BrainSymphony: A parameter-efficient multimodal foundation model for brain dynamics with limited data
Moein Khajehnejad, Forough Habibollahi, Devon Stoliker, Adeel Razi
TL;DR
BrainSymphony introduces a parameter-efficient multimodal foundation model that unifies fMRI dynamics with diffusion-derived structural connectivity through a modular architecture. By coupling a Spatio–Temporal fMRI encoder (Spatial and Temporal Transformers plus a 1D context path) with a Signed Graph Transformer for SC and an adaptive fusion gate, it delivers state-of-the-art performance with only 5.6M parameters, substantially reducing data and compute requirements. The model achieves high-fidelity reconstructions, recovers canonical networks in an unsupervised manner, and generalizes to an external psychedelic dataset, where attention maps provide mechanistic interpretations of drug- and state-dependent brain reorganization. The work highlights how architecture-informed multimodal models can surpass larger baselines while offering interpretability and potential clinical applicability, paving the way for accessible AI in neuroscience.
Abstract
Foundation models are transforming neuroscience but are often prohibitively large, data-hungry, and difficult to deploy. Here, we introduce BrainSymphony, a lightweight and parameter-efficient foundation model with plug-and-play integration of fMRI time series and diffusion-derived structural connectivity, allowing unimodal or multimodal training and deployment without architectural changes while requiring substantially less data compared to the state-of-the-art. The model processes fMRI time series through parallel spatial and temporal transformer streams, distilled into compact embeddings by a Perceiver module, while a novel signed graph transformer encodes anatomical connectivity from diffusion MRI. These complementary representations are then combined through an adaptive fusion mechanism.

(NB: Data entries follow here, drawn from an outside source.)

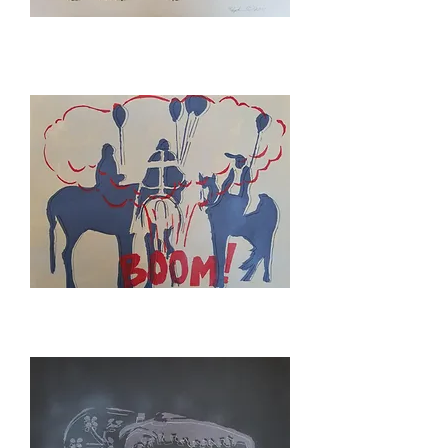
SPACE
SHUTTLE
YOUR'E
INVITED
TO
A
WAR
PARTY
STUDY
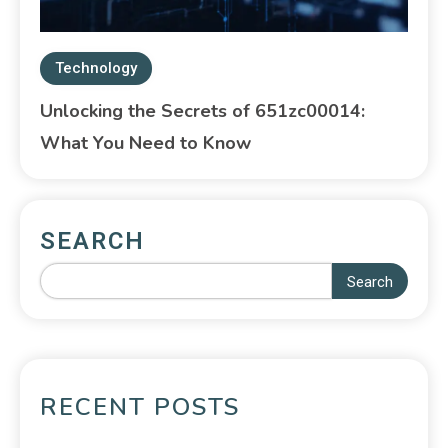
Technology
Unlocking the Secrets of 651zc00014:
What You Need to Know
SEARCH
Search
RECENT POSTS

Despite its compact design, BrainSymphony consistently outperforms larger models on benchmarks spanning prediction, classification, and unsupervised network discovery. Highlighting the model's generalizability and interpretability, attention maps reveal drug-induced context-dependent reorganization of cortical hierarchies in an independent psilocybin neuroimaging dataset. BrainSymphony delivers accessible, interpretable, and clinically meaningful results and demonstrates that architecturally informed, multimodal models can surpass much larger counterparts and advance applications of AI in neuroscience.